[TE Compiler] Device type error in UpdateMainWorkspaceSize

comaniac · July 16, 2021, 7:21pm

Auto-scheduler failed to extract tasks with the heterogeneous target as reported by https://discuss.tvm.apache.org/t/can-autoscheduler-support-tuning-for-multiple-targets/1048. I made some investigation and found that we need to manually call target = relay.build_module.build_target_by_device_type_map(target) to first transform the target to be a dict. However, even with that change, I still got an error in the TE compiler:

github.com

apache/tvm/blob/main/src/relay/backend/te_compiler.cc#L480


    return (*it).second;
  } else {
    // heterogeneous execution.
    std::string call_dev_name;
    if (dev_type == 0) {
      call_dev_name = "llvm";
    } else {
      call_dev_name = runtime::DeviceName(dev_type);
    }
    if (targets.count(dev_type) == 0) {
      LOG(FATAL) << "No target is provided for device " << call_dev_name;
    }
    return targets[dev_type];
  }
}


/*!
 * \brief Update the "main" control function's metadata
 *
 * \param mod The module
 * \param targets Map of targets

The error is:

TVMError: No target is provided for device llvm

where the input targets for UpdateMainWorkspaceSize is:

1: llvm -keys=cpu -link-params=0
2: cuda -keys=cuda,gpu -max_num_threads=1024 -thread_warp_size=32

I have no idea why the TE compiler is looking for llvm in 0 instead of 1. The most weird thing is, this error won’t happen if we directly build the Relay module.

To reproduce, using this script target_debug.py · GitHub with my local branch: GitHub - comaniac/tvm at test_target

cc @jroesch @masahi @Annie

jroesch · July 20, 2021, 7:31pm

@comanic there is some strange code in there that uses 0 as a default iirc, I remember debugging some super familiar looking bug like this at some point in the past. I now can’t remember what the resolution was. I half remember changing this code, realizing some strange invariant and putting it back. One of my next goals is to clean up target handling in this piece of code as its currently a mess imo.

comaniac · July 20, 2021, 8:18pm

Got it. Thanks for the sharing and looking forward to your cleanup

masahi · July 24, 2021, 2:29am

I’ve also found that the number of extracted tasks seems different after the TE compiler PR. For example, previously TF2 ssd mobilenet v2 extracts 57 tasks, but now it has 130 tasks. Investigating…

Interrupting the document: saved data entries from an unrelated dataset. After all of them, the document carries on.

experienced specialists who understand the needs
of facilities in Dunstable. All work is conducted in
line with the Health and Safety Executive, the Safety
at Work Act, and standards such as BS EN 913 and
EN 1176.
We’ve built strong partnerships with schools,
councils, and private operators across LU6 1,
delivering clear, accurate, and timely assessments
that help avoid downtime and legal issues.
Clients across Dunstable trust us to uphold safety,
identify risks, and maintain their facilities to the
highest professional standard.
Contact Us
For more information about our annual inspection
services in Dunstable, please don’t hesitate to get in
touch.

masahi · July 24, 2021, 3:52am

Ok the reason is that identical workload appends a unique suffix to func_name like fused_nn_conv2d_add_16, while previously func_name is the same in identical workloads. So currently the lookup at tvm/relay_integration.py at 9c66587218dff190b384418d1d0e53d79dc8d288 · apache/tvm · GitHub always fails and all tasks end up having weight 1.

Apparently this only happens when VM compiler is used for task extraction.

comaniac · July 24, 2021, 4:27am

Hmm, do you know why only VM compiler has this issue?

masahi · July 24, 2021, 4:54am

It seems that the TE compiler PR [RFC]TECompiler: Staged refactor and removal of compile engine by csullivan · Pull Request #7518 · apache/tvm · GitHub only changed graph codegen to use the new TE compiler. VM still uses the old compile engine, but #7518 did change the VM compiler to make function names unique tvm/compile_engine.cc at 9c66587218dff190b384418d1d0e53d79dc8d288 · apache/tvm · GitHub. So now, VM task extraction fails because identical workloads have different func_name, causing workload look up to fail.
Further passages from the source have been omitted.